YOUR TASK — Looking at the data below, count the lines that contain the string "получения". Write only the total.
── TASK MATERIAL ──
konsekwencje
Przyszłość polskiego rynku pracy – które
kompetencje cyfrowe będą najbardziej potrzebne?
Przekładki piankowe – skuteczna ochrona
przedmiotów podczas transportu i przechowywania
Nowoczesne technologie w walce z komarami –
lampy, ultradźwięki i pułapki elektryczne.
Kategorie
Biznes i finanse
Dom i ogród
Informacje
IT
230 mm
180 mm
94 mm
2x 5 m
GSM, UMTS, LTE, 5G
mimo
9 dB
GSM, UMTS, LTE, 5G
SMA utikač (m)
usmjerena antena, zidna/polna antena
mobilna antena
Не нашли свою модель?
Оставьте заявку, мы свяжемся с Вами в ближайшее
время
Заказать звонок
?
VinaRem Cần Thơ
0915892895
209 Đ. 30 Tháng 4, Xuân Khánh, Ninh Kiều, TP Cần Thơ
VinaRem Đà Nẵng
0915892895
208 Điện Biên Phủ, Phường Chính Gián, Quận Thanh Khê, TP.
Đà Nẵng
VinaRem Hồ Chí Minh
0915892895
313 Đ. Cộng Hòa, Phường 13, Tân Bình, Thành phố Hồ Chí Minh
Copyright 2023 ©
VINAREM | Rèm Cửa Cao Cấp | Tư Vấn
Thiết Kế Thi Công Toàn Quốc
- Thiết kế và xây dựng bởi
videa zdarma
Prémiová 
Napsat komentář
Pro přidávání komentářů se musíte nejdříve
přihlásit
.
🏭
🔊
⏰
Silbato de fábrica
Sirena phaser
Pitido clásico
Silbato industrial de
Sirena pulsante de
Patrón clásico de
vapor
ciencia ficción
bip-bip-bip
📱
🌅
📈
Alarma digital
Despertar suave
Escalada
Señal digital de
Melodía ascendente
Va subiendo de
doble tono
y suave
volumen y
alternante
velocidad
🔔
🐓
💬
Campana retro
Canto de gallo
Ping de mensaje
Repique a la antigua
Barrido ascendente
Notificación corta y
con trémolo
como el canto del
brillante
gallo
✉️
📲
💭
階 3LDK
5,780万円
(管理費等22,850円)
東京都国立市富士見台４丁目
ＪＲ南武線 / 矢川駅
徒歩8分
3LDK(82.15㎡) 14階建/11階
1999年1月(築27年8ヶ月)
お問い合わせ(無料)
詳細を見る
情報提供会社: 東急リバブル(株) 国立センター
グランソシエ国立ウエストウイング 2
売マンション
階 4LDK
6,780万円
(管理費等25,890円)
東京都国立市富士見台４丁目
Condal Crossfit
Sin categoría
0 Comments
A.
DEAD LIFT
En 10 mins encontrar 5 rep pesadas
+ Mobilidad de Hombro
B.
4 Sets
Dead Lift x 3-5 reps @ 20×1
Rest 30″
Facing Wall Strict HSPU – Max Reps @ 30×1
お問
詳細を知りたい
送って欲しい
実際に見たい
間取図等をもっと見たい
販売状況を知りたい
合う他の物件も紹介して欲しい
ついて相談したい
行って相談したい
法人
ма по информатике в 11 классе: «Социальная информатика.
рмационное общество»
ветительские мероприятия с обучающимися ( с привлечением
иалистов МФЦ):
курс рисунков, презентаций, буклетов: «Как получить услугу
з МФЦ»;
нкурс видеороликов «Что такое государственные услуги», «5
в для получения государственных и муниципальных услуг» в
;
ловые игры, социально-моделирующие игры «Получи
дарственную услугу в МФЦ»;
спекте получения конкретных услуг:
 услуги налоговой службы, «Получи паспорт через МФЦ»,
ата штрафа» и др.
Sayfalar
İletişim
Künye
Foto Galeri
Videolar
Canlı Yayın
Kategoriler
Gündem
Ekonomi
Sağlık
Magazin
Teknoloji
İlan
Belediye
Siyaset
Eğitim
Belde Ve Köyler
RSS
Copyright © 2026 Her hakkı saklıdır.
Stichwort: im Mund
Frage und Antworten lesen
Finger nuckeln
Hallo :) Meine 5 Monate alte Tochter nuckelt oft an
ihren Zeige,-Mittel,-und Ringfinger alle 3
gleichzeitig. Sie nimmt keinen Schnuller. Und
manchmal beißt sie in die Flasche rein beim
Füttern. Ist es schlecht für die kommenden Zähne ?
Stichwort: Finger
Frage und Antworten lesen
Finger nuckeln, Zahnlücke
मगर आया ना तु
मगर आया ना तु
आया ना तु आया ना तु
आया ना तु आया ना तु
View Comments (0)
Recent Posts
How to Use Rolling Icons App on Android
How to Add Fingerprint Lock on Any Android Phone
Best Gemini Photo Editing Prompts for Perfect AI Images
───
EXPECTED ANSWER — 2